La física cuántica nos dice que percibimos menos de uno por ciento de la realidad, por lo tanto, lo que consideramos la “realidad”, que percibimos con nuestros sentidos, es sólo una fracción ínfima de la misma. ¡Hay mucho más de las cosas en otra dimensión!
Esa otra realidad es mucho más hermosa y compleja de lo que nuestra vista percibe, de acuerdo con Donald Hoffman, un científico cognitivo reconocido por la National Academy of Sciences. En su plática ted comparte que lo que llamamos realidad no es la realidad, sino una reconstrucción cerebral, hecha a partir de patrones familiares. La realidad es una ilusión. ¿Cómo?
Me gusta el ejemplo que Hoffman da: “¿Si en tu computadora ves el archivo de textos rectangular y de color azul en la esquina superior de la pantalla, ahí se encuentra dicho archivo?”. Por supuesto que no, está ahí para ocultarnos la realidad detrás de la pantalla. Pues, de la misma manera, la evolución nos ha dado una interfaz para ocultar lo que está detrás.
Sin embargo, la evolución también nos dio la capacidad para percibir la dimensión subyacente a todas las cosas, lo que hay detrás de esa interfaz, lo que no se ve. Esa tela sobre la cual nuestros sentidos pueden pintar el mundo, percibir situaciones, personas y la vida en general. Ese campo más profundo sólo se puede captar con otro “sentido” que no requiere las capacidades de la mente, sino la percepción del presente absoluto: la conciencia.

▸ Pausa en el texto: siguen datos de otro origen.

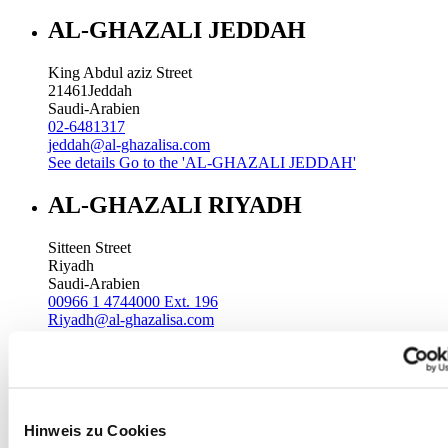
AL-GHAZALI JEDDAH
King Abdul aziz Street
21461
Jeddah
Saudi-Arabien
02-6481317
jeddah@al-ghazalisa.com
See details
Go to the 'AL-GHAZALI JEDDAH'
AL-GHAZALI RIYADH
Sitteen Street
Riyadh
Saudi-Arabien
00966 1 4744000 Ext. 196
Riyadh@al-ghazalisa.com
See details
Go to the 'AL-GHAZALI RIYADH'
AL-GHAZALI RIYADH
Batha
Hinweis zu Cookies
Riyadh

En la vida diaria necesitamos la dimensión superficial, cierto. Sin embargo, ciertas cosas se revelan cuando la mente no interviene y enriquecen de tal manera nuestra vida que vale la pena intentar descubrirlas.

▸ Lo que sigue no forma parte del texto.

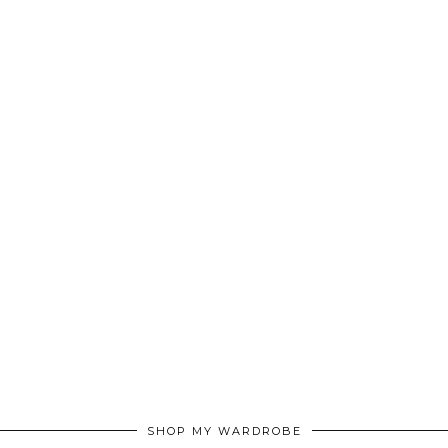
SHOP MY WARDROBE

La vida moderna en las ciudades ha hecho que, o bien, nos privemos de nuestros sentidos, o bien, tengamos una sobrecarga. La primera opción sucede al repetir día con día las rutinas establecidas al grado de la automatización; la segunda, con el ruido del tráfico, la mala calidad del aire, el estrés, las prisas o el apego a las pantallas, por ejemplo.
No es de extrañar, entonces, que estemos en una búsqueda desesperada de experiencias que nos hagan sentir vivos; desde gozar un buen café, salir al parque en bicicleta para sentir el aire o ir a un bar con los amigos para tener la sensación de estar conectados.
¿No valdría la pena usar ese “otro sentido”, con el que todo es y es perfecto, para escuchar, por ejemplo, el silencio que hay detrás del canto de los pájaros, percatarnos del espacio que permite que los objetos estén y el bosque crezca, saborear de manera lenta lo que nuestra lengua toca, relacionarnos con el otro con más presencia, detenernos a admirar la quietud y la sabiduría de un árbol viejo? Esas, en apariencia, sencillas intenciones nos brindan otra perspectiva, desde la cual nos damos cuenta de que el espacio mismo que ocupamos es una especie de meditación. La cual podemos hacer en cualquier momento, con un poco de silencio y el propósito de estar presentes. Mientras nos concentremos únicamente en lo que percibimos, no estaremos en el presente.
Evitemos que la mente nos consuma y abramos una puerta a la vida que se comunica con nosotros, para así hacerla más rica y sabia.